Dealspwn: How difficult has it been to polish all of these disparate gameplay elements, balance them and ensure that they're all relevant?
Mike Skupa: It's been really difficult, especially since there's so many combinations. I think one of the best things we did was make sure that our missions had varied gameplay in them, had organic gameplay in them from the get-go, so we could get visibility on that stuff. We were constantly tuning our mechanics and polishing the experience and looking at it from so many different angles. You've really got to choose your battles: where do you really put the focus, what do you really aim to refine and if there are certain components that don't fit the original design, you know when to edit those things down to get a flexible action experience.
Dealspwn: I hear that Sleeping Dogs' main Triad gang is based on a real Triad gang, in name at least. How much research did you do, and just how realistic is it?
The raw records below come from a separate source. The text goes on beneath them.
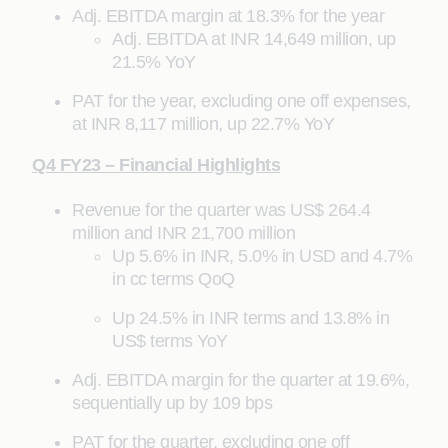
Adj. EBITDA margin at 18.3% for the year
Adj. EBITDA at INR 14,649 million, up
21.5% YoY
PAT for the year, excluding one off expenses,
at INR 8,117 million, up 22.7% YoY
Q4 FY23 – Financial Highlights
Revenue for the quarter was US$ 264.4
million and INR 21,700 million
Up 5.6% in INR, 5.0% in USD and 4.7%
in cc terms QoQ
Up 24.5% in INR terms and 13.8% in
US$ terms YoY
Adj. EBITDA margin for the quarter at 19.6%,
sequentially up by 109 bps
PAT for the quarter, excluding one off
Mike Skupa: The writer actually went over and did a lot of research with real Triads, and a lot of his research was based on people who were ex-Triad. So, though we haven't based our organisation on one particular Triad, we did a lot of research into different organisations. A lot of their practices are very traditional, so we looked back many, many years to look at the way the organisations are set up and different illusions that we had at the beginning. Like, when we started off, we thought the Triads were these very mystical organisations, but we went into it and got to the truth of the matter.
The same things with the police organisations. We actually met with people who've done undercover work in the Hong Kong police. That took some time, a lot of negociating and repeated trips, so when we started on the project we got more and more knowledge as the game developed. Also, just looking at a lot of the different businesses and extortion rackets that they have over there heavily influenced a lot of our missions. For instance, the big minibus routes over there, we based a mission on that. Rather than using a lot of the criminal activities we see in North American games or films, we tried to get some of the more unique to Hong Kong, to get some variety out there. We were fortunate to have a lot of reference material.
Dealspwn: Excellent, it sounds like we can look forward to authentic action with a John Woo twist. Finally, it just remains for me to ask our favourite question: what, in your opinion, is the most awesomely badass thing players can do in Sleeping Dogs?
Mike Skupa: I just think generally it's the fact that you can improvise so much, and there are so many options at your disposal. Especially in the melee combat where, if you want to utilise an environmental object you can use that, if there's a fish lying around you can pick it up and take someone out in a more comedic manner, or throw someone over a railing into the lobby. There's a lot of stuff you can do for strategic purposes, but there's also just a lot of fun to distract the player when they're feeling really creative.
Sleeping Dogs will release on August 17th for PC, PS3 and Xbox 360.